Fénégonde ayant retrouvé toutes grâces voulut en remercier le ciel. « Elle se leva, passa la porte médiévale et s’éloigna pour grimper dans la montagne. » 

Nicole H.


*****


L’été fut troublé par un événement inattendu. Un samedi matin, notre paisible village de Saint Bignoul du Gard vit débouler sur la grand-place un car de tourisme d’où descendirent une vingtaine de grands gaillards en short, chaussettes dans les claquettes et bob sur la tête. Celui qui semblait être leur chef (car il avait un plus gros sac à dos et un bob de couleur rouge) regarda autour de lui, repéra immédiatement Beaumanoir, notre café-restaurant principal, et y entraîna sa troupe.
— Et qu’est-ce qu’on boit dans ce charmant estaminet? demanda le chef avec bonhommie.
Lucette, la patronne, ne se laissa pas impressionner.
— On boit ce qu’on vous sert.
Et elle leur monta de la cave cinq bouteilles de rouge local.
Égayés par l’alcool, les hommes lui racontèrent qu’is visitaient les plus beaux villages de France entre hommes, pour se changer les idées. Saint Bignoul du Gard est très joli en effet, avec ses vestiges du Moyen Âge et les chemins de randonnées qui l’entourent. Mais le groupe ne paraissait pas pressé de le visiter. Sans rien dire, Lucette apporta deux caisses de vin rouge, une eau-de-vie qu’elle avait concoctée dans sa baignoire, ainsi que des planches de charcuterie et de fromage.
Le temps passait. C’était la fin de l'après-midi, et Beaumanoir ne contenait plus une goutte de vin.
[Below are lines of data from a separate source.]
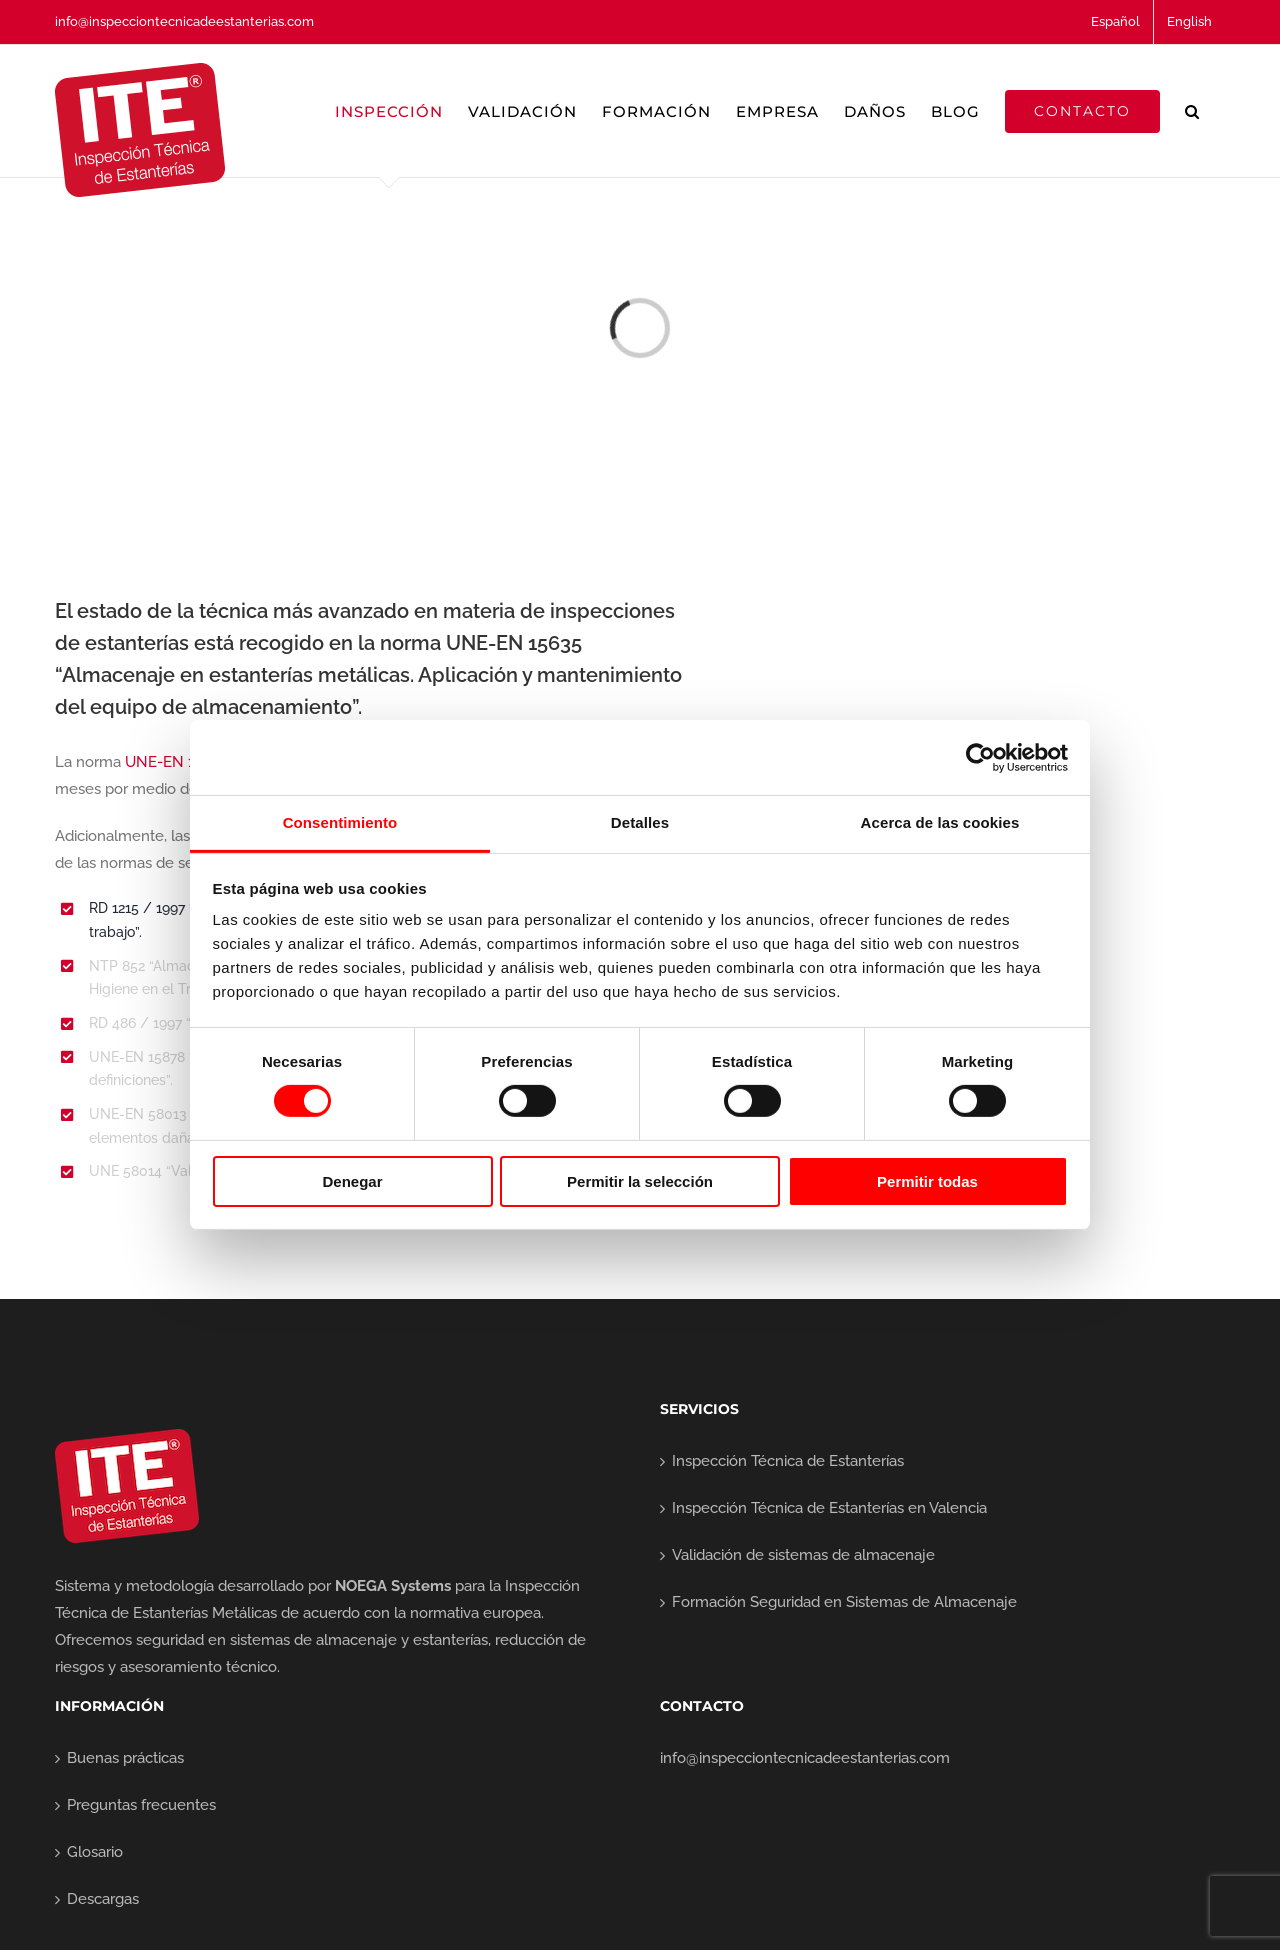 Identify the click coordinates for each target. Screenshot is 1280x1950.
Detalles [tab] (640, 822)
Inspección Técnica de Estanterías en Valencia (829, 1508)
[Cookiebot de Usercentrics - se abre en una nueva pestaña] (980, 757)
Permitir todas (927, 1181)
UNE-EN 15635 (176, 762)
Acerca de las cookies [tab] (940, 822)
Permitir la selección (640, 1181)
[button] (1192, 111)
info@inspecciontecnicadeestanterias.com (184, 21)
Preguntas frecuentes (141, 1805)
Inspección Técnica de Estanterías (788, 1461)
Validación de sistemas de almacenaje (803, 1555)
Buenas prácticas (125, 1758)
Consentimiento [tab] (340, 822)
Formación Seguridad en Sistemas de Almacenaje (844, 1602)
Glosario (95, 1852)
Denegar (352, 1181)
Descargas (103, 1899) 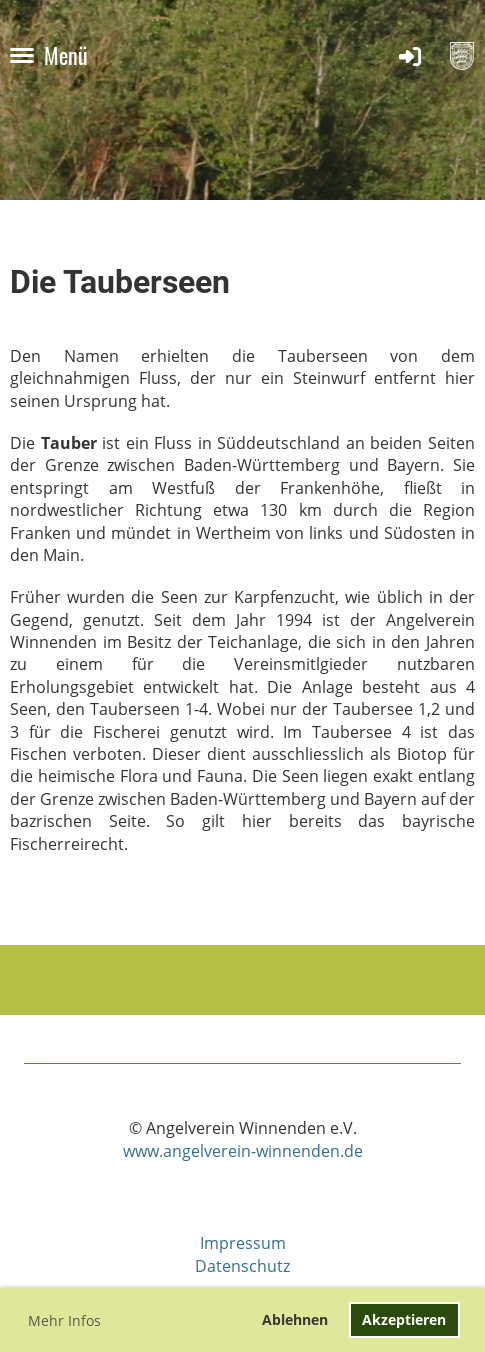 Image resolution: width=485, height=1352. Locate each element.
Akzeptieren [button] (404, 1319)
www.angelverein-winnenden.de (243, 1151)
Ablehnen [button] (295, 1319)
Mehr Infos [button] (64, 1320)
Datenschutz (242, 1266)
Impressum (243, 1243) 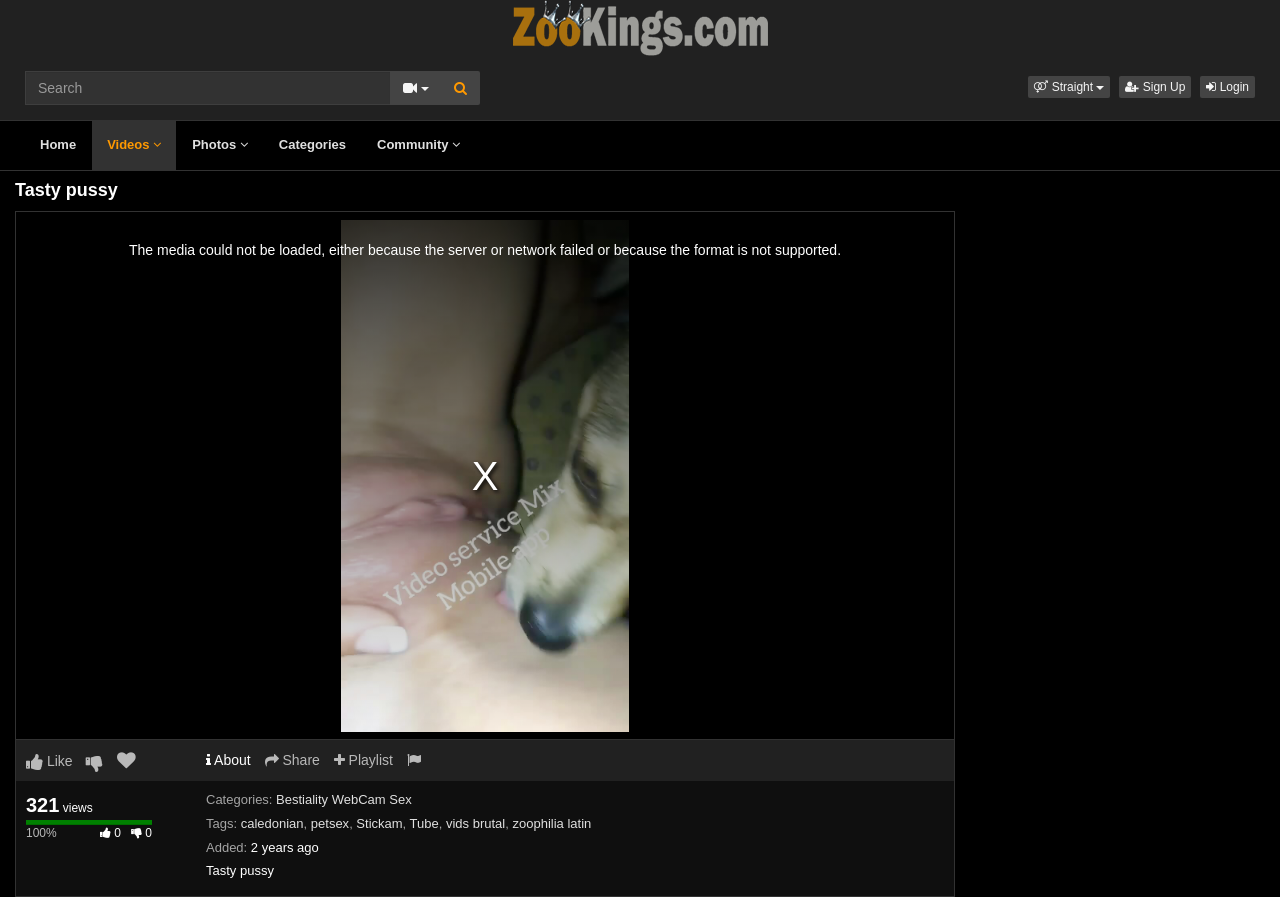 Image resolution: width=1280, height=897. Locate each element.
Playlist (363, 760)
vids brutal (475, 823)
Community (418, 144)
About (228, 760)
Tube (424, 823)
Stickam (379, 823)
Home (58, 144)
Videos (134, 144)
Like (49, 761)
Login (1227, 87)
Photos (220, 144)
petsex (330, 823)
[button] (1069, 87)
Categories (312, 144)
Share (292, 760)
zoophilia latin (551, 823)
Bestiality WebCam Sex (344, 799)
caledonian (272, 823)
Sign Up (1155, 87) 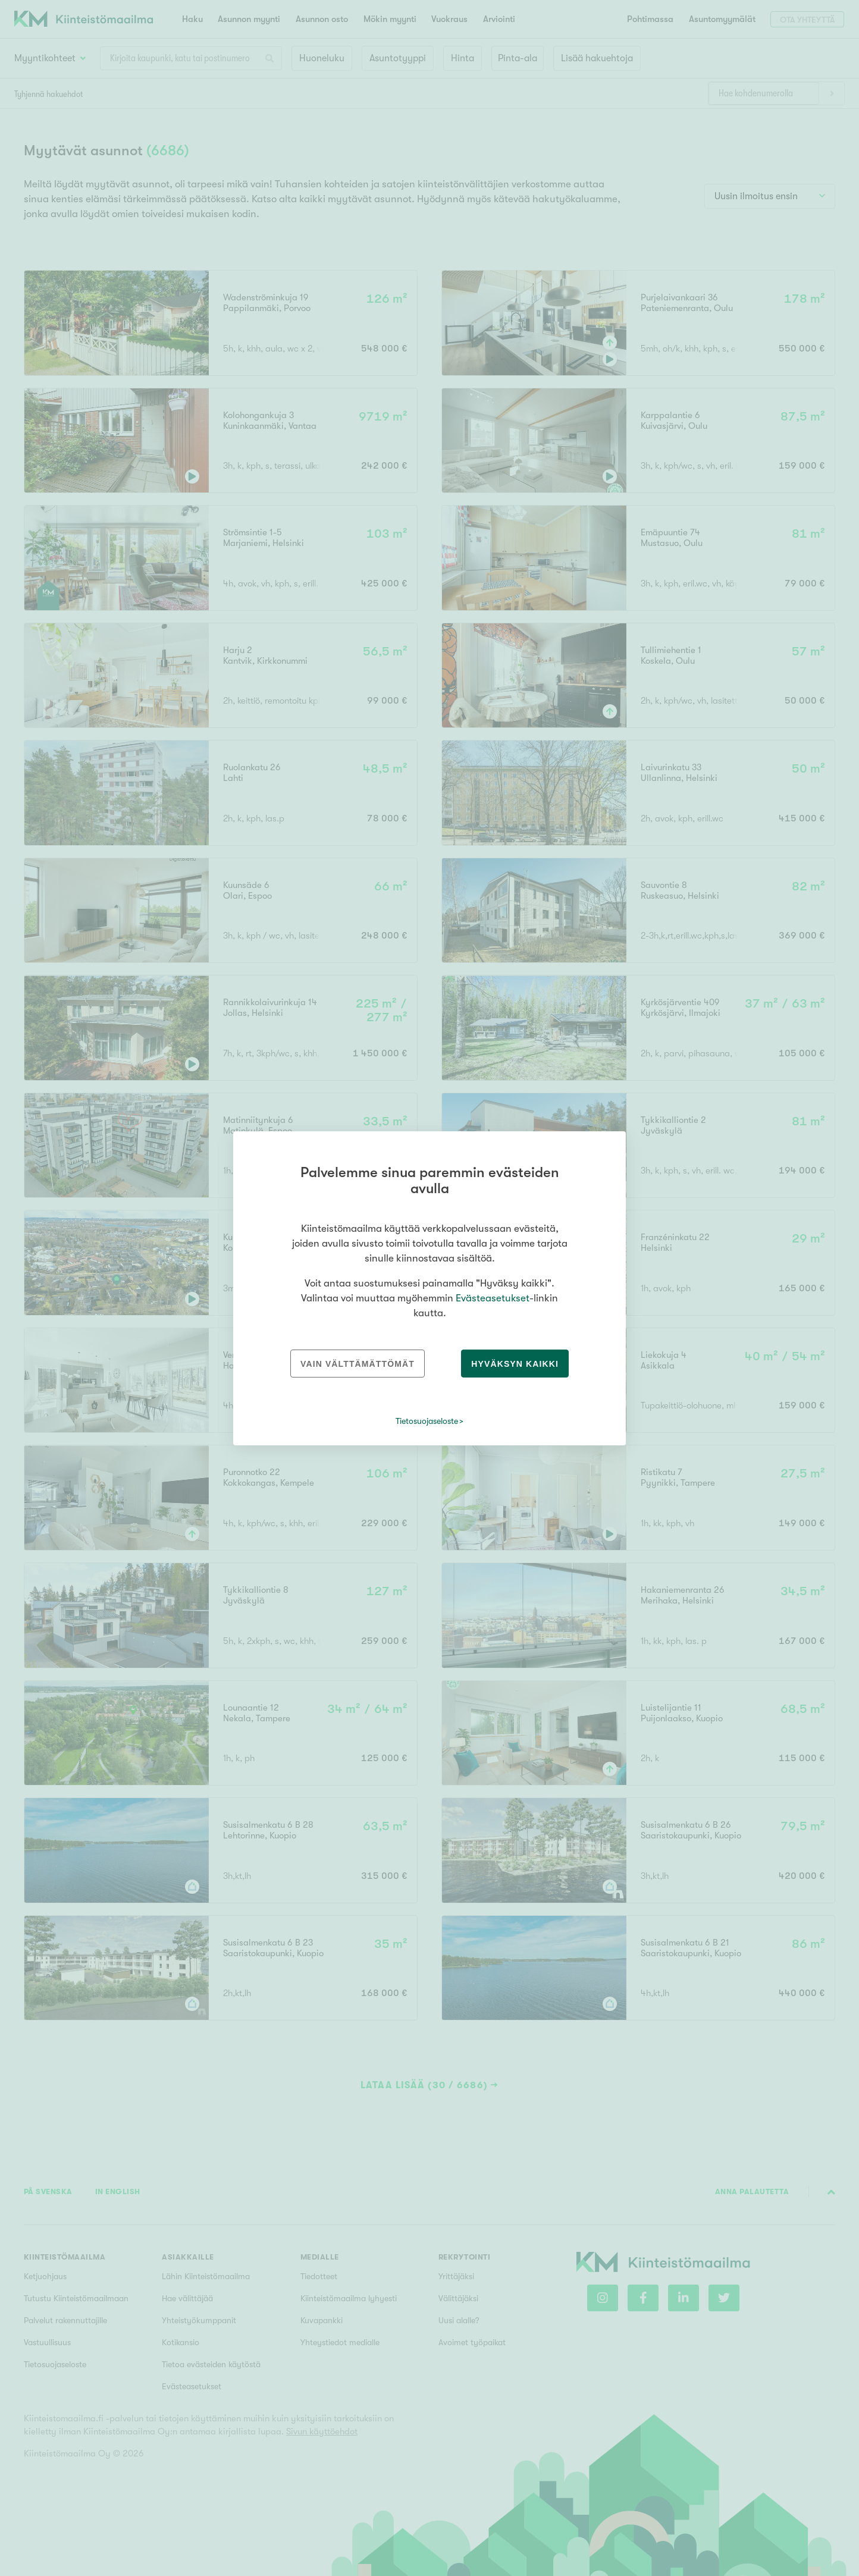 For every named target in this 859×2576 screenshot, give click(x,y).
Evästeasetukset (492, 1298)
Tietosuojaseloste (427, 1421) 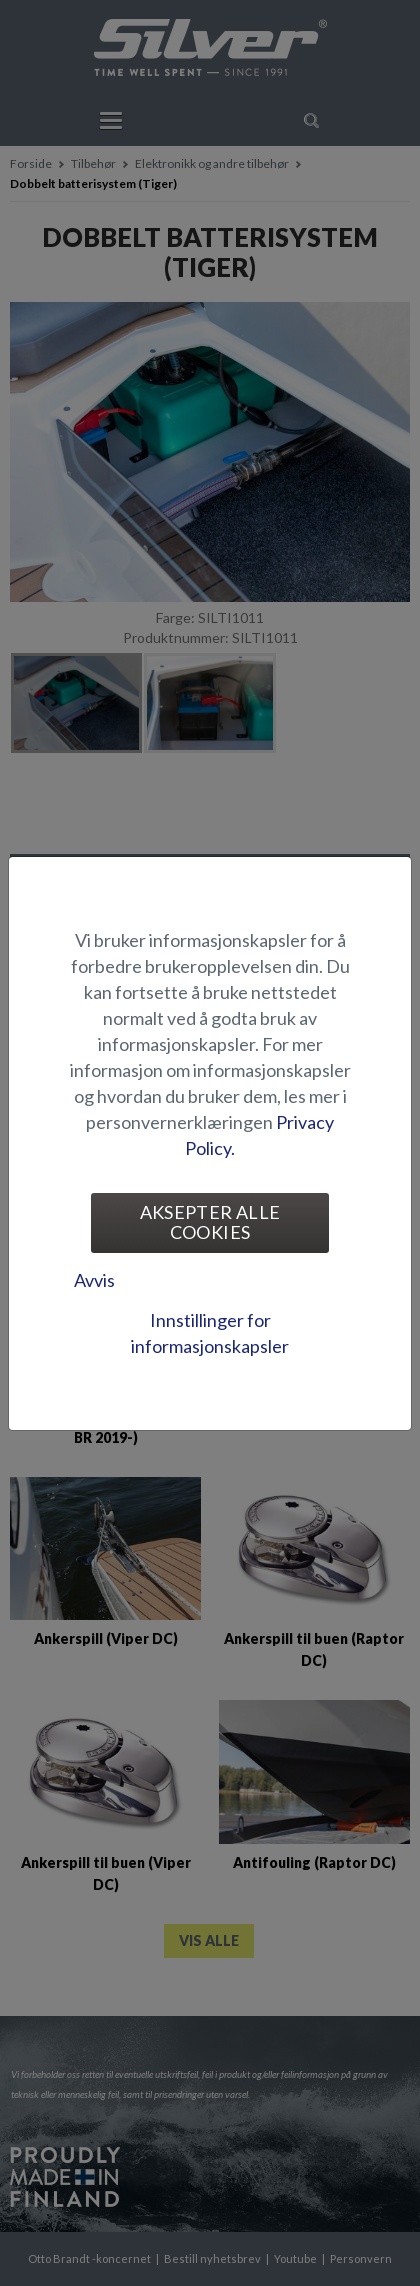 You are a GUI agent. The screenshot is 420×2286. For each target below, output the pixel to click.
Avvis (94, 1280)
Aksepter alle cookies (210, 1222)
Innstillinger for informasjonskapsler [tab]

Le chef proposa alors à ses hommes de prendre quelques photos pour montrer à leurs femmes qu’ils avaient bien visité Saint Bignoul. Tous se levèrent pesamment. Il leur fallut un bon quart d’heure pour réunir leurs affaires, remercier la patronne et sortir sur la place, où ils prirent une photo de groupe sous de clocher.
Lucette ramassa les verres et les bouteilles vides. Elle avait fait une bonne journée, mais le tintamarre des voix masculines éméchées l’avaient fatiguée. Elle avait besoin de respirer. Elle se leva, passa la porte médiévale et s’éloigna pour grimper dans la montagne.